Investor Takeaway | Should You Invest in Gaudium IVF IPO?
Gaudium IVF gives investors a way to participate in India’s expanding fertility market; a space driven by delayed parenthood, rising infertility rates and growing awareness of assisted reproductive treatments. The company has delivered steady revenue growth and healthy margins, supported by strong IVF cycle volumes.
That said, this is a capital intensive healthcare business. New centres require meaningful investment, returns depend on utilisation, and clinical talent plays a central role in sustaining credibility.
The demand story is visible.
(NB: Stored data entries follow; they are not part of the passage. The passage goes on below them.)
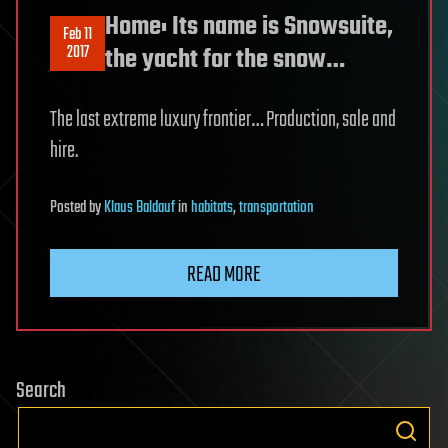
Home: Its name is Snowsuite,
Feb 11
2017
the yacht for the snow…
The last extreme luxury frontier… Production, sale and
hire.
Posted
by
Klaus Baldauf
in
habitats
,
transportation
READ MORE
Search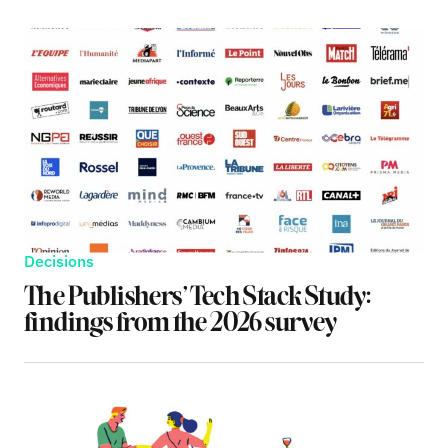
Decisions
The Publishers’ Tech Stack Study:
findings from the 2026 survey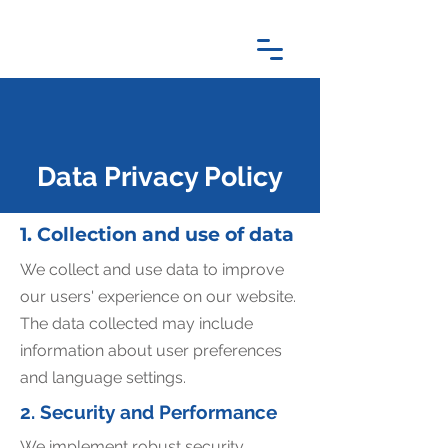
Data Privacy Policy
1. Collection and use of data
We collect and use data to improve
our users' experience on our website.
The data collected may include
information about user preferences
and language settings.
2. Security and Performance
We implement robust security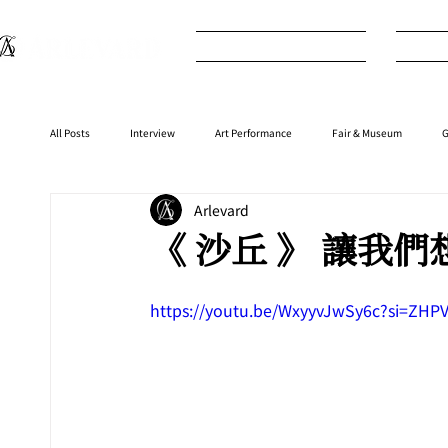
What's New
I
All Posts
Interview
Art Performance
Fair & Museum
G
Arlevard
Interior
⁠⁠Product
Anime
Music
⁠⁠Movie
《 沙丘 》 讓我
https://youtu.be/WxyyvJwSy6c?si=Z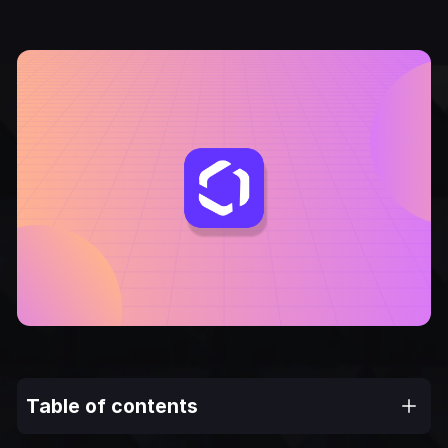
Table of contents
The execution story is still unfolding.
FAQs | Gaudium IVF IPO
1. What are the Gaudium IVF IPO dates?
The IPO opens on February 20, 2026 and closes on February 24, 2026. The basis of allotment is expected on February 25, 2026, and the shares are proposed to list on February 27, 2026 on BSE and NSE.
2. What is the price band of the Gaudium IVF IPO?
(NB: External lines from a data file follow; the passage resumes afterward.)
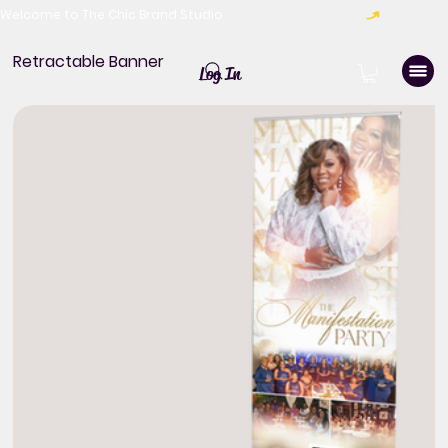
Welcome to The Chic Brand Studio
Retractable Banner
Log In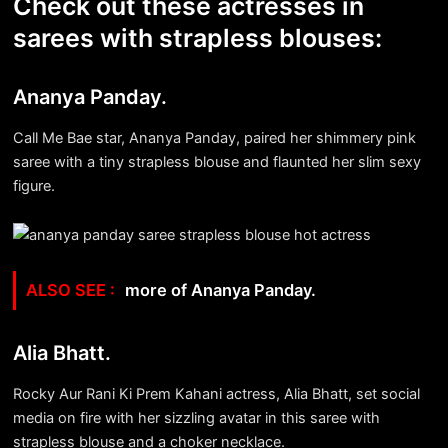
Check out these actresses in
sarees with strapless blouses:
Ananya Panday.
Call Me Bae star, Ananya Panday, paired her shimmery pink
saree with a tiny strapless blouse and flaunted her slim sexy
figure.
more of Ananya Panday.
Alia Bhatt.
Rocky Aur Rani Ki Prem Kahani actress, Alia Bhatt, set social
media on fire with her sizzling avatar in this saree with
strapless blouse and a choker necklace.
The price band will be announced closer to the issue opening. Investors should refer to the final RHP and exchange filings for the confirmed pricing details.
3. What is the lot size of the Gaudium IVF IPO?
The minimum lot size is 189 shares, which means the minimum investment needed to apply for the IPO is ₹14,931.
4. Who should consider applying for the Gaudium IVF IPO?
Investors looking for exposure to India’s growing fertility and IVF market may find the IPO relevant. However, they should consider the capital-intensive nature of the business, centre utilisation risks and execution challenges before investing.
5. Is Gaudium IVF IPO a fresh issue or OFS?
IPO includes both components: fresh issue of 1,13,92,500 equity shares and offer for sale (OFS) of 94,93,700 equity shares. This means a portion of the funds will go toward business expansion, while the OFS proceeds will go to the selling shareholders.